## WORK TO COMPLETE
Every line in the data below that holds "Audubon" should be found and copied.
Start of SOURCE INFORMATION
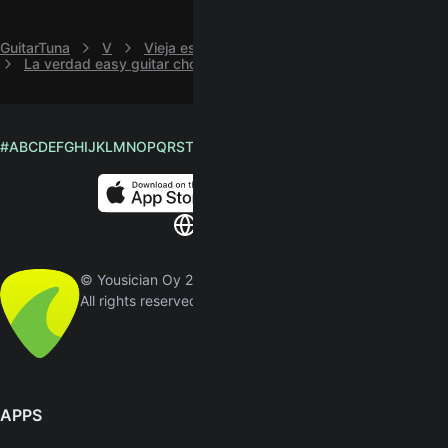
GuitarTuna
V
Vieja escuela
La verdad easy guitar chords by Vieja escuela
#
A
B
C
D
E
F
G
H
I
J
K
L
M
N
O
P
Q
R
S
T
U
V
W
X
Y
Z
English
© Yousician Oy 2026
All rights reserved
APPS
SUPPORT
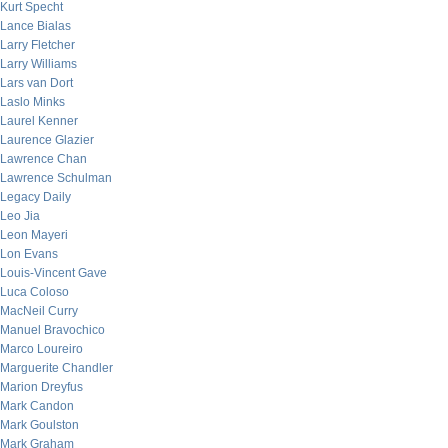
Kurt Specht
Lance Bialas
Larry Fletcher
Larry Williams
Lars van Dort
Laslo Minks
Laurel Kenner
Laurence Glazier
Lawrence Chan
Lawrence Schulman
Legacy Daily
Leo Jia
Leon Mayeri
Lon Evans
Louis-Vincent Gave
Luca Coloso
MacNeil Curry
Manuel Bravochico
Marco Loureiro
Marguerite Chandler
Marion Dreyfus
Mark Candon
Mark Goulston
Mark Graham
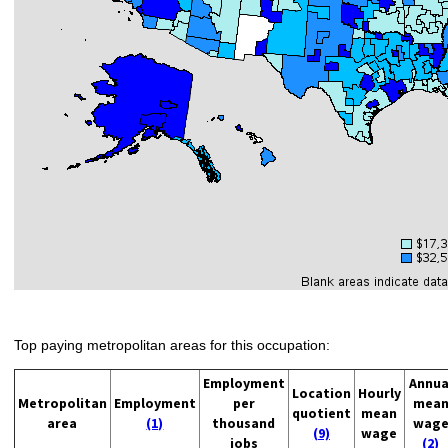
Top paying metropolitan areas for this occupation:
Employment
Annua
Location
Hourly
Metropolitan
Employment
per
mea
quotient
mean
area
(1)
thousand
wag
(9)
wage
jobs
(2)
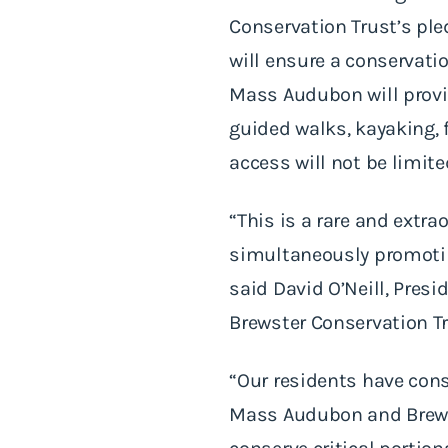
Conservation Trust’s ple
will ensure a conservatio
Mass Audubon will provid
guided walks, kayaking, 
access will not be limite
“This is a rare and extra
simultaneously promotin
said David O’Neill, Pres
Brewster Conservation Tru
“Our residents have con
Mass Audubon and Brews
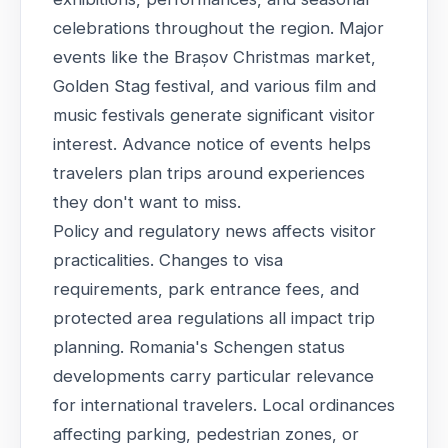
celebrations throughout the region. Major
events like the Brașov Christmas market,
Golden Stag festival, and various film and
music festivals generate significant visitor
interest. Advance notice of events helps
travelers plan trips around experiences
they don't want to miss.
Policy and regulatory news affects visitor
practicalities. Changes to visa
requirements, park entrance fees, and
protected area regulations all impact trip
planning. Romania's Schengen status
developments carry particular relevance
for international travelers. Local ordinances
affecting parking, pedestrian zones, or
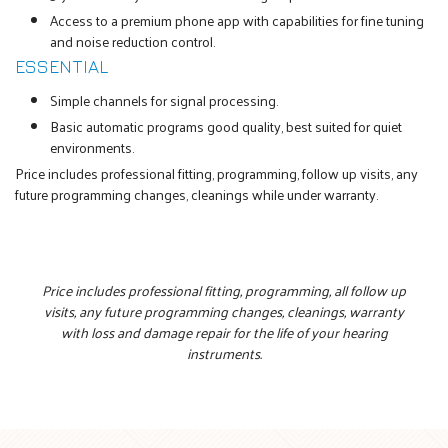
Access to a premium phone app with capabilities for fine tuning
and noise reduction control.
ESSENTIAL
Simple channels for signal processing.
Basic automatic programs good quality, best suited for quiet
environments.
Price includes professional fitting, programming, follow up visits, any
future programming changes, cleanings while under warranty.
Price includes professional fitting, programming, all follow up
visits, any future programming changes, cleanings, warranty
with loss and damage repair for the life of your hearing
instruments.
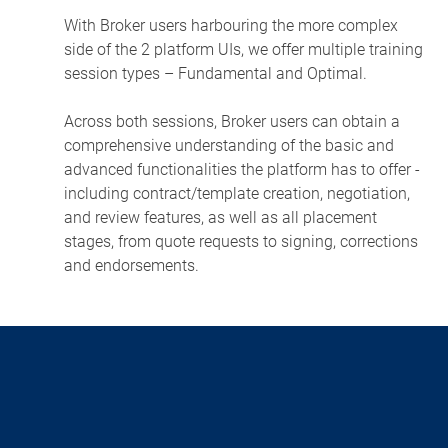
With Broker users harbouring the more complex
side of the 2 platform UIs, we offer multiple training
session types – Fundamental and Optimal.
Across both sessions, Broker users can obtain a
comprehensive understanding of the basic and
advanced functionalities the platform has to offer -
including contract/template creation, negotiation,
and review features, as well as all placement
stages, from quote requests to signing, corrections
and endorsements.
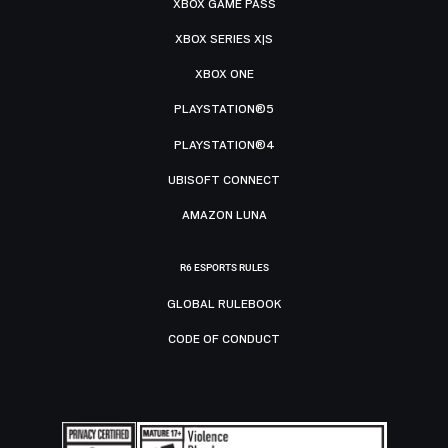
XBOX GAME PASS
XBOX SERIES X|S
XBOX ONE
PLAYSTATION®5
PLAYSTATION®4
UBISOFT CONNECT
AMAZON LUNA
R6 ESPORTS RULES
GLOBAL RULEBOOK
CODE OF CONDUCT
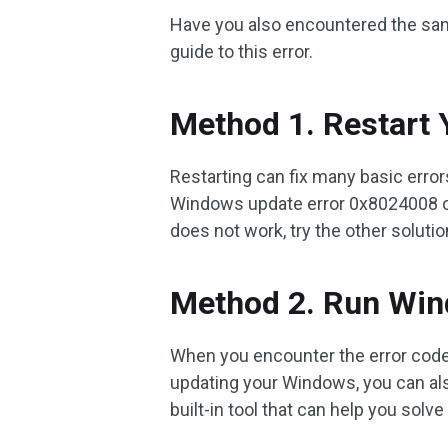
Have you also encountered the same 
guide to this error.
Method 1. Restart
Restarting can fix many basic erro
Windows update error 0x8024008 on y
does not work, try the other soluti
Method 2. Run Win
When you encounter the error cod
updating your Windows, you can als
built-in tool that can help you sol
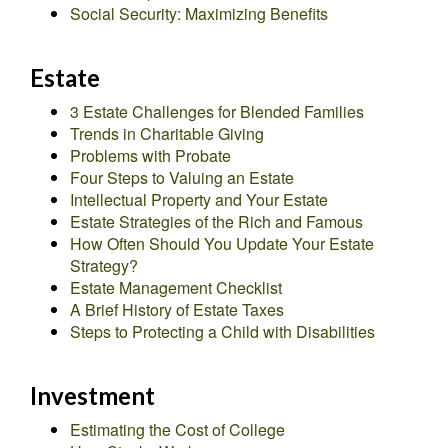
Social Security: Maximizing Benefits
Estate
3 Estate Challenges for Blended Families
Trends in Charitable Giving
Problems with Probate
Four Steps to Valuing an Estate
Intellectual Property and Your Estate
Estate Strategies of the Rich and Famous
How Often Should You Update Your Estate
Strategy?
Estate Management Checklist
A Brief History of Estate Taxes
Steps to Protecting a Child with Disabilities
Investment
Estimating the Cost of College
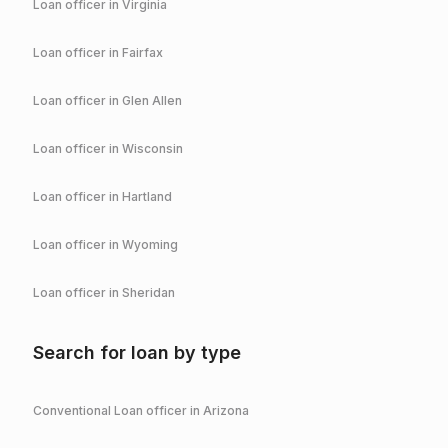
Loan officer in
Virginia
Loan officer in
Fairfax
Loan officer in
Glen Allen
Loan officer in
Wisconsin
Loan officer in
Hartland
Loan officer in
Wyoming
Loan officer in
Sheridan
Search for loan by type
Conventional
Loan officer in
Arizona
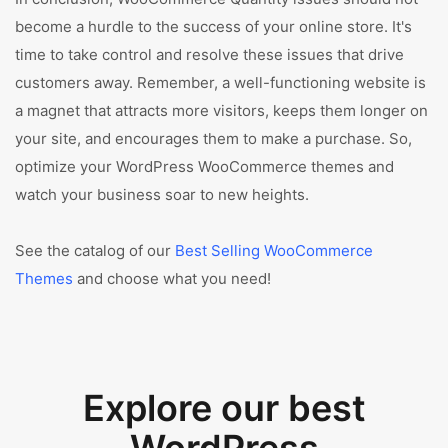
become a hurdle to the success of your online store. It's
time to take control and resolve these issues that drive
customers away. Remember, a well-functioning website is
a magnet that attracts more visitors, keeps them longer on
your site, and encourages them to make a purchase. So,
optimize your WordPress WooCommerce themes and
watch your business soar to new heights.
See the catalog of our
Best Selling WooCommerce
Themes
and choose what you need!
Explore our best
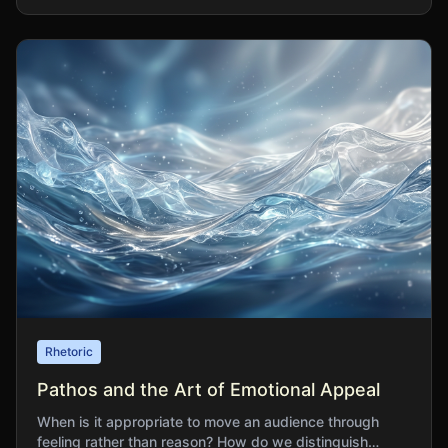
Rhetoric
Pathos and the Art of Emotional Appeal
When is it appropriate to move an audience through
feeling rather than reason? How do we distinguish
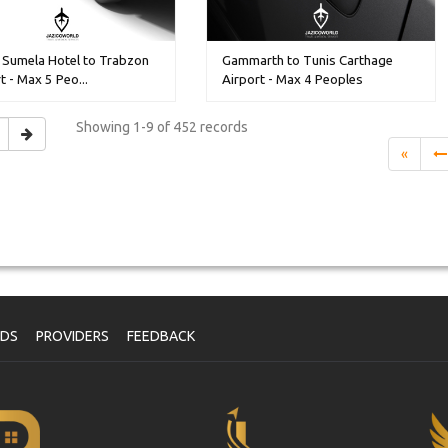
 Sumela Hotel to Trabzon
Gammarth to Tunis Carthage
t - Max 5 Peo...
Airport - Max 4 Peoples
Showing
1-9 of 452
records
«
NDS
PROVIDERS
FEEDBACK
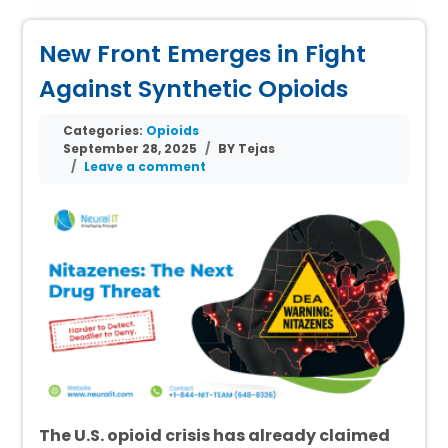
New Front Emerges in Fight
Against Synthetic Opioids
Categories:
Opioids
September 28, 2025
BY Tejas
Leave a comment
The U.S. opioid crisis has already claimed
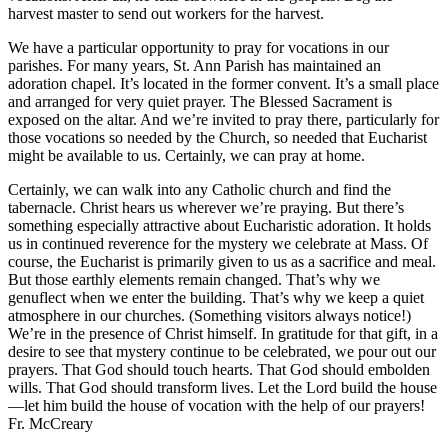
harvest master to send out workers for the harvest.
We have a particular opportunity to pray for vocations in our
parishes. For many years, St. Ann Parish has maintained an
adoration chapel. It’s located in the former convent. It’s a small place
and arranged for very quiet prayer. The Blessed Sacrament is
exposed on the altar. And we’re invited to pray there, particularly for
those vocations so needed by the Church, so needed that Eucharist
might be available to us. Certainly, we can pray at home.
Certainly, we can walk into any Catholic church and find the
tabernacle. Christ hears us wherever we’re praying. But there’s
something especially attractive about Eucharistic adoration. It holds
us in continued reverence for the mystery we celebrate at Mass. Of
course, the Eucharist is primarily given to us as a sacrifice and meal.
But those earthly elements remain changed. That’s why we
genuflect when we enter the building. That’s why we keep a quiet
atmosphere in our churches. (Something visitors always notice!)
We’re in the presence of Christ himself. In gratitude for that gift, in a
desire to see that mystery continue to be celebrated, we pour out our
prayers. That God should touch hearts. That God should embolden
wills. That God should transform lives. Let the Lord build the house
—let him build the house of vocation with the help of our prayers!
Fr. McCreary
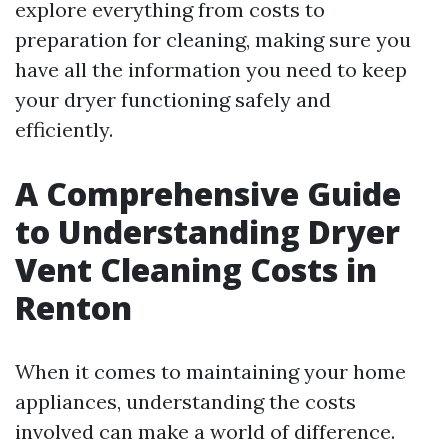
explore everything from costs to
preparation for cleaning, making sure you
have all the information you need to keep
your dryer functioning safely and
efficiently.
A Comprehensive Guide
to Understanding Dryer
Vent Cleaning Costs in
Renton
When it comes to maintaining your home
appliances, understanding the costs
involved can make a world of difference.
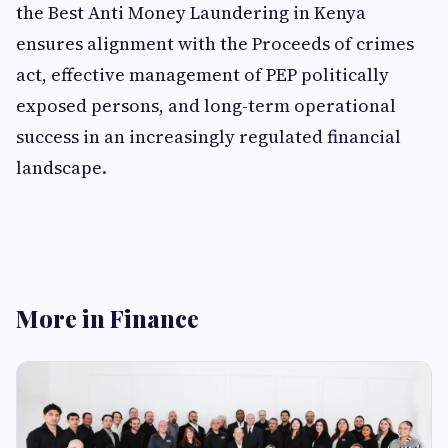
the Best Anti Money Laundering in Kenya
ensures alignment with the Proceeds of crimes
act, effective management of PEP politically
exposed persons, and long-term operational
success in an increasingly regulated financial
landscape.
More in Finance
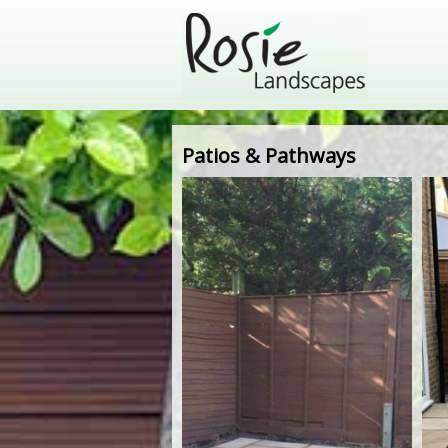
Patios & Pathways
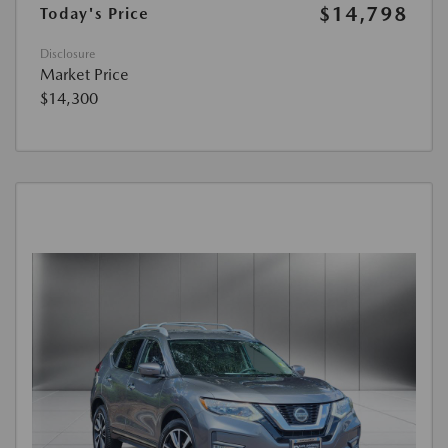
$14,798
Today's Price
Disclosure
Market Price
$14,300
End of SOURCE INFORMATION
## YOUR SOLUTION
Mass Audubon will provid
Mass Audubon and Brews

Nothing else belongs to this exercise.